Gap statistic is a method used to estimate the most possible number of clusters in a partition clustering, e.g. k-means clustering (but consider more robust clustering). This measurement was originated by Trevor Hastie, Robert Tibshirani, and Guenther Walther, all from Standford University.

I posted here since I haven't found any Gapstatistics implementation to validate my code, therefore feel free to report bugs and improvements.

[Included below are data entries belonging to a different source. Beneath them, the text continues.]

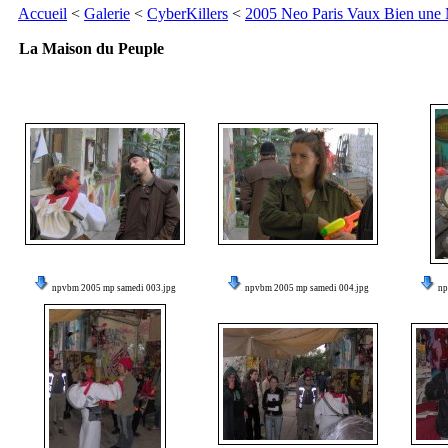
Accueil
<
Galerie
<
CyberKillers
<
2005 Neo Paris Vaux Bien une
La Maison du Peuple
npvbm 2005 mp samedi 003.jpg
npvbm 2005 mp samedi 004.jpg
np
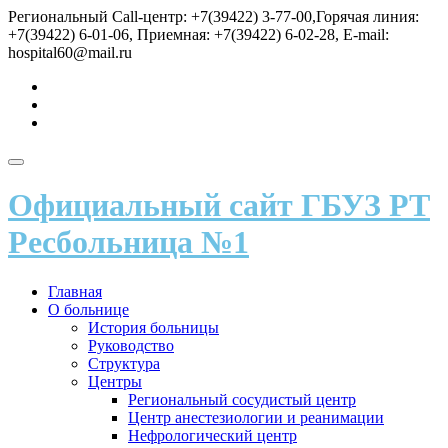
Перейти
Региональный Call-центр: +7(39422) 3-77-00,Горячая линия:
к
+7(39422) 6-01-06, Приемная: +7(39422) 6-02-28, E-mail:
содержимому
hospital60@mail.ru
fa-
vk
fa-
send
fa-
user
Показать/
Скрыть
Официальный сайт ГБУЗ РТ
навигацию
Ресбольница №1
Главная
О больнице
История больницы
Руководство
Структура
Центры
Региональный сосудистый центр
Центр анестезиологии и реанимации
Нефрологический центр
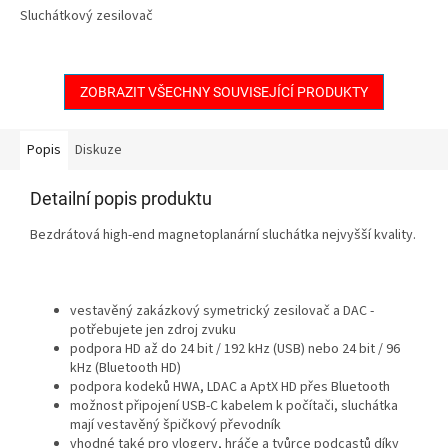
Sluchátkový zesilovač
ZOBRAZIT VŠECHNY SOUVISEJÍCÍ PRODUKTY
Popis
Diskuze
Detailní popis produktu
Bezdrátová high-end magnetoplanární sluchátka nejvyšší kvality.
vestavěný zakázkový symetrický zesilovač a DAC -
potřebujete jen zdroj zvuku
podpora HD až do 24 bit / 192 kHz (USB) nebo 24 bit / 96
kHz (Bluetooth HD)
podpora kodeků HWA, LDAC a AptX HD přes Bluetooth
možnost připojení USB-C kabelem k počítači, sluchátka
mají vestavěný špičkový převodník
vhodné také pro vlogery, hráče a tvůrce podcastů díky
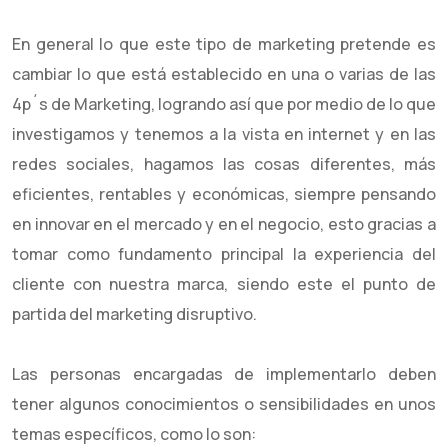
En general lo que este tipo de marketing pretende es
cambiar lo que está establecido en una o varias de las
4p´s de Marketing, logrando así que por medio de lo que
investigamos y tenemos a la vista en internet y en las
redes sociales, hagamos las cosas diferentes, más
eficientes, rentables y económicas, siempre pensando
en innovar en el mercado y en el negocio, esto gracias a
tomar como fundamento principal la experiencia del
cliente con nuestra marca, siendo este el punto de
partida del marketing disruptivo.
Las personas encargadas de implementarlo deben
tener algunos conocimientos o sensibilidades en unos
temas específicos, como lo son:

Note that the Statistics Toolbox implements the gap statistic as a class in the package clustering.evaluation since R2013b: http://www.mathworks.com/help/stats/clustering.evaluation.gapevaluationclass.html

Hi, I used this method to compute optional number of clusters, but if I run the program, get for example 4 clusters, when I run it another time, I get 3 clusters on the same signal without any changes... How it is possible? My signal is 10 seconds (5000 samples) od ECQ signal, where are cut only QRS complexes (usually 50 samples).

Hi
Thank you for both your comments.
Regarding the bug xpos and ypos, you were right and I fixed it.
Regarding the distribution, according to the paper the distribution is "uniform", I have no idea what is the difference in this case but now the code is according to the paper

Hi, thank you for sharing the code.
Only comment from me is that the reference distribution you use is multivariate normal distribution, not uniform distribution described in the paper. I am not sure if there is any difference in the result.

Out of curiosity, what is the following code for? I ran into the issue of xpos = [] and noticed this when going through the code. Am I correct in assuming that this is suppose to xpos instead of ypos?

if(isempty(ypos))
ypos = max(num_clusters);
end

My original though process in instances like this were to make xpos = NaN and then take the mode of the opt_index matrix after 10+ iterations.

Hi
Thank you for your comments,
These are two different problems,
1. The estimation of the dispersion rely (in my code) on the clustering made by k-means which is not the most robust method of the world. So the problem if you simplify the complexity to 10 samples per cluster is based on the classifier, you should substitute kmeans with something more robust (e.g. kmedoids or spectral clustering).
2. For what I have seen Gap statistics works 80% of the case, again because you relay on kmeans or on other randomization. That's why I put 10 iterations and then I show the mean. If you have any idea how to improve this practical aspects (random seed and kmeans), I am welcome to improve it, but referring to the Hastie paper, I implemented exactly as they say.